Available records
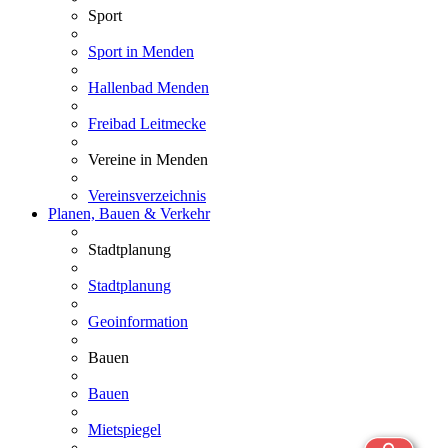
Sport
Sport in Menden
Hallenbad Menden
Freibad Leitmecke
Vereine in Menden
Vereinsverzeichnis
Planen, Bauen & Verkehr
Stadtplanung
Stadtplanung
Geoinformation
Bauen
Bauen
Mietspiegel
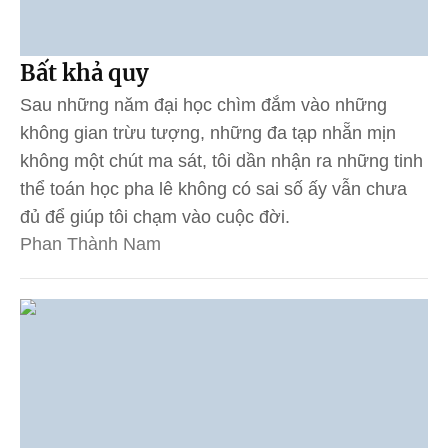
Bất khả quy
Sau những năm đại học chìm đắm vào những
không gian trừu tượng, những đa tạp nhẵn mịn
không một chút ma sát, tôi dần nhận ra những tinh
thể toán học pha lê không có sai số ấy vẫn chưa
đủ để giúp tôi chạm vào cuộc đời.
Phan Thành Nam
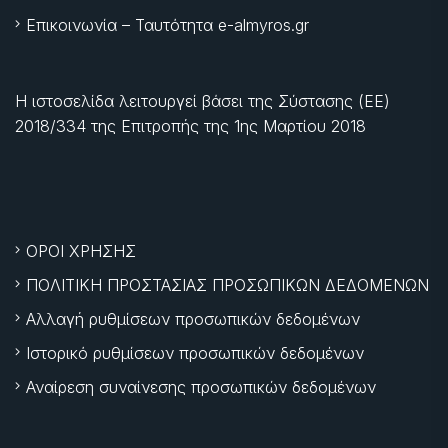
Επικοινωνία – Ταυτότητα e-almyros.gr
Η ιστοσελίδα λειτουργεί βάσει της Σύστασης (ΕΕ)
2018/334 της Επιτροπής της
1ης Μαρτίου 2018
ΟΡΟΙ ΧΡΗΣΗΣ
ΠΟΛΙΤΙΚΗ ΠΡΟΣΤΑΣΙΑΣ ΠΡΟΣΩΠΙΚΩΝ ΔΕΔΟΜΕΝΩΝ
Αλλαγή ρυθμίσεων προσωπικών δεδομένων
Ιστορικό ρυθμίσεων προσωπικών δεδομένων
Αναίρεση συναίνεσης προσωπικών δεδομένων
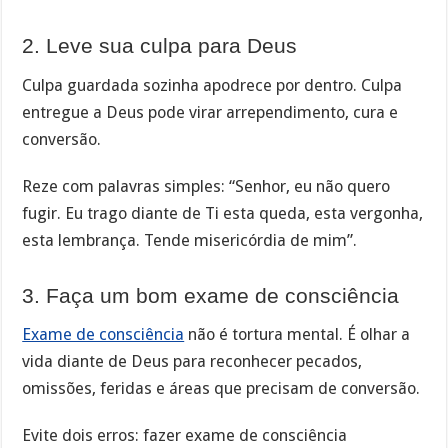
2. Leve sua culpa para Deus
Culpa guardada sozinha apodrece por dentro. Culpa
entregue a Deus pode virar arrependimento, cura e
conversão.
Reze com palavras simples: “Senhor, eu não quero
fugir. Eu trago diante de Ti esta queda, esta vergonha,
esta lembrança. Tende misericórdia de mim”.
3. Faça um bom exame de consciência
Exame de consciência
não é tortura mental. É olhar a
vida diante de Deus para reconhecer pecados,
omissões, feridas e áreas que precisam de conversão.
Evite dois erros: fazer exame de consciência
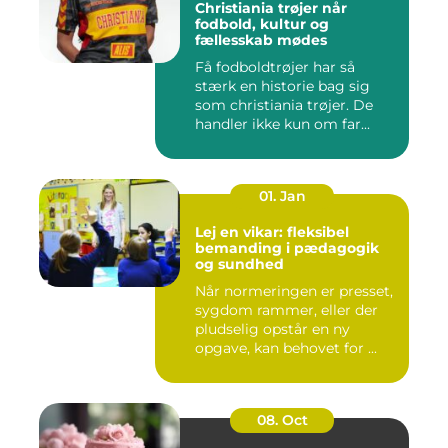
Christiania trøjer når
fodbold, kultur og
fællesskab mødes
Få fodboldtrøjer har så
stærk en historie bag sig
som christiania trøjer. De
handler ikke kun om far...
01. Jan
Lej en vikar: fleksibel
bemanding i pædagogik
og sundhed
Når normeringen er presset,
sygdom rammer, eller der
pludselig opstår en ny
opgave, kan behovet for ...
08. Oct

Task goal
After removing the pictures, repeat the remaining records exactly.

Result of the task
Sport
Sport in Menden
Hallenbad Menden
Freibad Leitmecke
Vereine in Menden
Vereinsverzeichnis
Planen, Bauen & Verkehr
Stadtplanung
Stadtplanung
Geoinformation
Bauen
Bauen
Mietspiegel
Bất khả quy
Sau những năm đại học chìm đắm vào những
không gian trừu tượng, những đa tạp nhẵn mịn
không một chút ma sát, tôi dần nhận ra những tinh
thể toán học pha lê không có sai số ấy vẫn chưa
đủ để giúp tôi chạm vào cuộc đời.
Phan Thành Nam
Επικοινωνία – Ταυτότητα e-almyros.gr
Η ιστοσελίδα λειτουργεί βάσει της Σύστασης (ΕΕ)
2018/334 της Επιτροπής της
1ης Μαρτίου 2018
ΟΡΟΙ ΧΡΗΣΗΣ
ΠΟΛΙΤΙΚΗ ΠΡΟΣΤΑΣΙΑΣ ΠΡΟΣΩΠΙΚΩΝ ΔΕΔΟΜΕΝΩΝ
Αλλαγή ρυθμίσεων προσωπικών δεδομένων
Ιστορικό ρυθμίσεων προσωπικών δεδομένων
Αναίρεση συναίνεσης προσωπικών δεδομένων
2. Leve sua culpa para Deus
Culpa guardada sozinha apodrece por dentro. Culpa
entregue a Deus pode virar arrependimento, cura e
conversão.
Reze com palavras simples: “Senhor, eu não quero
fugir. Eu trago diante de Ti esta queda, esta vergonha,
esta lembrança. Tende misericórdia de mim”.
3. Faça um bom exame de consciência
Exame de consciência
não é tortura mental. É olhar a
vida diante de Deus para reconhecer pecados,
omissões, feridas e áreas que precisam de conversão.
Evite dois erros: fazer exame de consciência
Christiania trøjer når
fodbold, kultur og
fællesskab mødes
Få fodboldtrøjer har så
stærk en historie bag sig
som christiania trøjer. De
handler ikke kun om far...
01. Jan
Lej en vikar: fleksibel
bemanding i pædagogik
og sundhed
Når normeringen er presset,
sygdom rammer, eller der
pludselig opstår en ny
opgave, kan behovet for ...
08. Oct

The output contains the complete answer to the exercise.